Generalized derivations on unital algebras determined by action on zero products

• Published in: Linear algebra and its applications Vol. 445; pp. 347 - 368
• Main Authors: Benkovič, Dominik, Grašič, Mateja
• Format: Journal Article
• Language: English
• Published: Elsevier Inc 15.03.2014
• Subjects: Derivation; Generalized derivable mapping at zero point; Generalized derivation; Triangular algebra; Unital algebra; Zero product determined algebra; Generalized derivation; Derivation; 16W25; Generalized derivable mapping at zero point; Zero product determined algebra; Unital algebra; Triangular algebra
• ISSN: 0024-3795; 1873-1856
• DOI: 10.1016/j.laa.2013.12.010

Let A be a unital algebra having a nontrivial idempotent and let M be a unitary A-bimodule.
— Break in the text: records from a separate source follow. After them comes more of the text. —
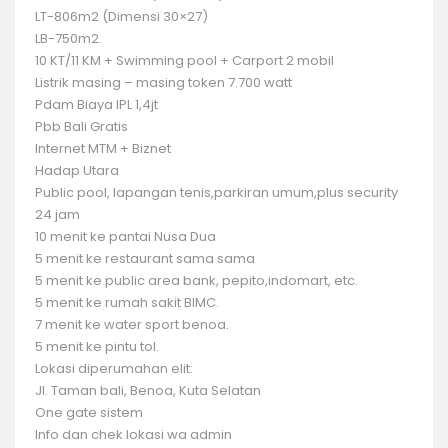
LT-806m2 (Dimensi 30×27)
LB-750m2.
10 KT/11 KM + Swimming pool + Carport 2 mobil
Listrik masing – masing token 7.700 watt
Pdam Biaya IPL 1,4jt
Pbb Bali Gratis
Internet MTM + Biznet
Hadap Utara
Public pool, lapangan tenis,parkiran umum,plus security
24 jam
10 menit ke pantai Nusa Dua
5 menit ke restaurant sama sama
5 menit ke public area bank, pepito,indomart, etc.
5 menit ke rumah sakit BIMC.
7 menit ke water sport benoa.
5 menit ke pintu tol.
Lokasi diperumahan elit:
Jl. Taman bali, Benoa, Kuta Selatan
One gate sistem
Info dan chek lokasi wa admin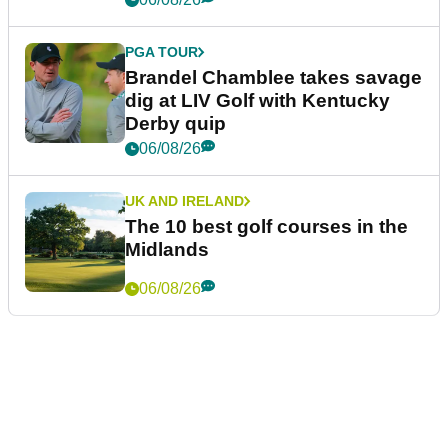
PGA TOUR
Brandel Chamblee takes savage
dig at LIV Golf with Kentucky
Derby quip
06/08/26
UK AND IRELAND
The 10 best golf courses in the
Midlands
06/08/26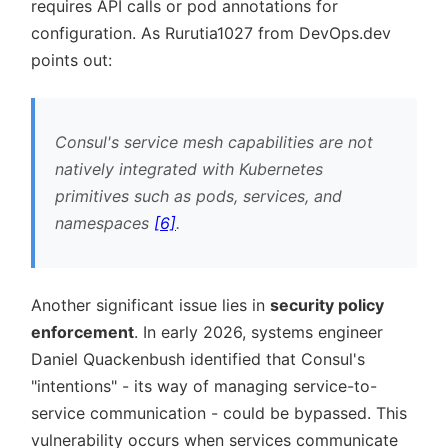
requires API calls or pod annotations for
configuration. As Rurutia1027 from DevOps.dev
points out:
Consul's service mesh capabilities are not
natively integrated with Kubernetes
primitives such as pods, services, and
namespaces
[6]
.
Another significant issue lies in
security policy
enforcement
. In early 2026, systems engineer
Daniel Quackenbush identified that Consul's
intentions
- its way of managing service-to-
service communication - could be bypassed. This
vulnerability occurs when services communicate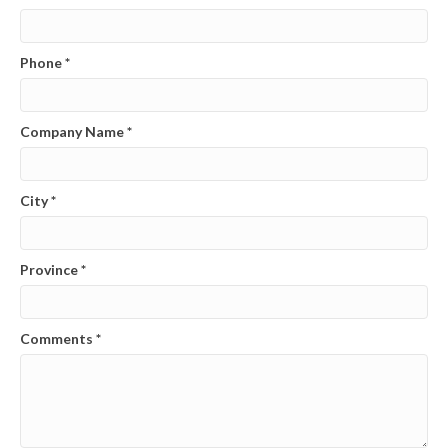
Phone
*
Company Name
*
City
*
Province
*
Comments
*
We consider linear maps F,G:A→M satisfying F(x)y+xG(y)=0 whenever x,y∈A are such that xy=0. For example, when A is zero product determined algebra (e.g. algebra generated by idempotents) F and G are generalized derivations F(x)=F(1)x+D(x) and G(x)=xG(1)+D(x) for all x∈A, where D:A→M is a derivation. If A is not generated by idempotents then there exist also nonstandard solutions for maps F and G. In the case of A being a triangular algebra under some condition on bimodule M the characterization of maps F and G is given. We also consider conditions on algebra A making it a zero product determined algebra.